Lincoln and Jenny - Missionary Associates to South Africa

Wednesday, May 17, 2006

Freedom Park

5/17/2006
This is Lincoln writing.
Today I went to Freedom park with Kaitlin and Noel, the youth pastor from a church here in town. Noel goes there every week and visits people in their homes with a caregiver from the health clinic there. He brings a small sack of food, talks to the people, and prays with them. This was my second visit to Freedom Park, where we went into peoples homes. We visited 5 homes. Each home has been affected directly by HIV. One of the homes that we visited was a single mom named Sweetness. I’m not sure where her child is living. (Much of the story is lost in translation.) She was so happy and excited to see us. She brought in some makeshift wooden benches from outside so that we would all have a place to sit. She told how when she first got sick she thought that she was going to die, then they took her to the hospice and she recovered enough to come home. She told us that she now feels great and strong and full of hope. She was very frail and thin. Her thin clothes hung on her body as if from a wire hanger. She told us how she used to be a “big lady.” (In the Tswana culture, to be fat is to be healthy.) Before she got sick she was a “business woman.” She would go into town and buy milk and bring it back to Freedom Park and sell it. She told us how she would carry the heavy containers of milk when she was healthy. She brought out a photo album to show us what she used to look like. As I looked at her photo album I was shocked by the similarities and differences of our two worlds. On the one hand, here is a woman, dying in a shack the size of my living room. She has no family to care for her. She has no means of income. She lives a meager existence. Sweetness will soon be a number; a statistic in the reports of AIDS related deaths. My world of automobiles, airplanes, shopping malls, computers, internet, abundance of food, and healthy children, is a foreign world to her. We live 20 minutes from each other, but worlds apart. And yet, despite those differences I looked at her photo album and saw, not a statistic, but a healthy young vibrant woman with family, friends, and a future. I saw her as an energetic young woman posing with friends, family, and her children. I saw her laughing and goofing off for the camera.
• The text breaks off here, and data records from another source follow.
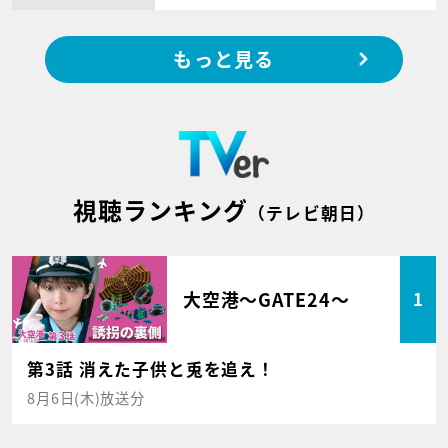
もっと見る
視聴ランキング
（テレビ朝日）
大空港～GATE24～
1
第3話 消えた子供と兎を追え！
8月6日(木)放送分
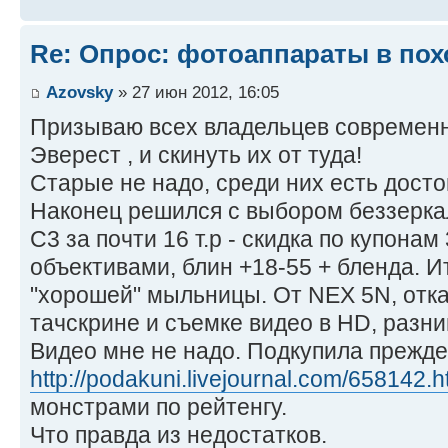
Re: Опрос: фотоаппараты в пох
Azovsky
» 27 июн 2012, 16:05
Призываю всех владельцев современн
Эверест , и скинуть их от туда!
Старые не надо, среди них есть дост
Наконец решился с выбором беззеркал
C3 за почти 16 т.р - скидка по купонам
объективами, блин +18-55 + бленда. Ит
"хорошей" мыльницы. От NEX 5N, отка
тачскрине и съемке видео в HD, разниц
Видео мне не надо. Подкупила прежде
http://podakuni.livejournal.com/658142.h
монстрами по рейтенгу.
Что правда из недостатков.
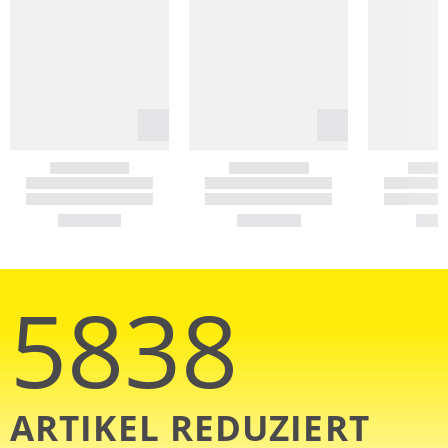
5838
ARTIKEL REDUZIERT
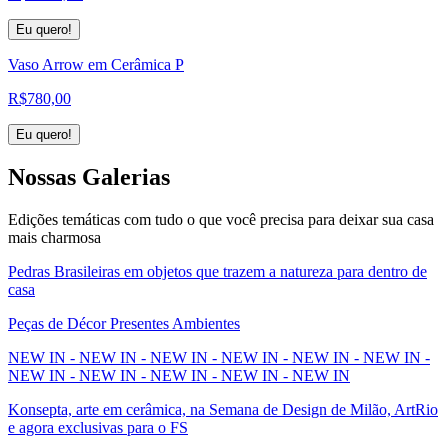
Eu quero!
Vaso Arrow em Cerâmica P
R$
780,00
Eu quero!
Nossas
Galerias
Edições temáticas com tudo o que você precisa para deixar sua casa
mais charmosa
Pedras Brasileiras em objetos que trazem a natureza para dentro de
casa
Peças de Décor Presentes Ambientes
NEW IN - NEW IN - NEW IN - NEW IN - NEW IN - NEW IN -
NEW IN - NEW IN - NEW IN - NEW IN - NEW IN
Konsepta, arte em cerâmica, na Semana de Design de Milão, ArtRio
e agora exclusivas para o FS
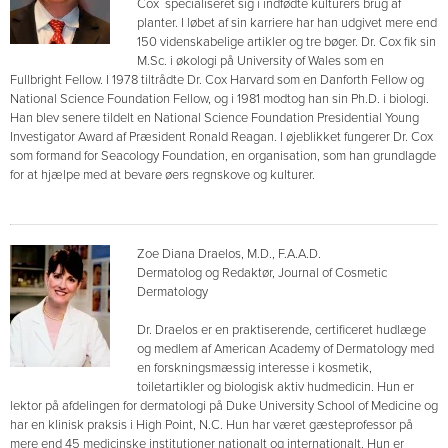
Cox specialiseret sig i indfødte kulturers brug af
planter. I løbet af sin karriere har han udgivet mere end
150 videnskabelige artikler og tre bøger. Dr. Cox fik sin
M.Sc. i økologi på University of Wales som en
Fullbright Fellow. I 1978 tiltrådte Dr. Cox Harvard som en Danforth Fellow og
National Science Foundation Fellow, og i 1981 modtog han sin Ph.D. i biologi.
Han blev senere tildelt en National Science Foundation Presidential Young
Investigator Award af Præsident Ronald Reagan. I øjeblikket fungerer Dr. Cox
som formand for Seacology Foundation, en organisation, som han grundlagde
for at hjælpe med at bevare øers regnskove og kulturer.
Zoe Diana Draelos, M.D., F.A.A.D.
Dermatolog og Redaktør, Journal of Cosmetic
Dermatology
Dr. Draelos er en praktiserende, certificeret hudlæge
og medlem af American Academy of Dermatology med
en forskningsmæssig interesse i kosmetik,
toiletartikler og biologisk aktiv hudmedicin. Hun er
lektor på afdelingen for dermatologi på Duke University School of Medicine og
har en klinisk praksis i High Point, N.C. Hun har været gæsteprofessor på
mere end 45 medicinske institutioner nationalt og internationalt. Hun er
I saw a life that is not so different from my own. That was shocking to me.
We talked with Sweetness about Jesus and salvation and she said the sinners prayer with us.
We also visited a 12 year old girl that was born with clubbed feet who is mildly retarded. I’m told that she has lived her life laying on the floor of her shack. She is raised by her mother who is an alcoholic and her granny who recently suffered from a stroke. It won’t be long before her granny dies and she won’t have anyone competent to take care of her. She can’t speak, but we could see the joy in her face at having visitors. The care giver that visited with us told us that she is happy to have visitors because no one ever comes to visit. She told us, “When she has visitors she knows that she is loved.” Noel asked me to pray for her and her family. It was an honor to pray for her; as I felt that it was not me praying, but the Holy Spirit praying through me. As I stood in that shack I thought that this was such a vivid example of the scripture, “Whatever you’ve done for the least of these, you’ve done unto me.” This little girl was truly one of the “least of these.”
I'll post some pictures when I get copies of Kaitlin's pictures.

1 Comments:

Anonymous Anonymous said...

Please tell us who is writing. I can't always tell if it Jenny or Lincoln.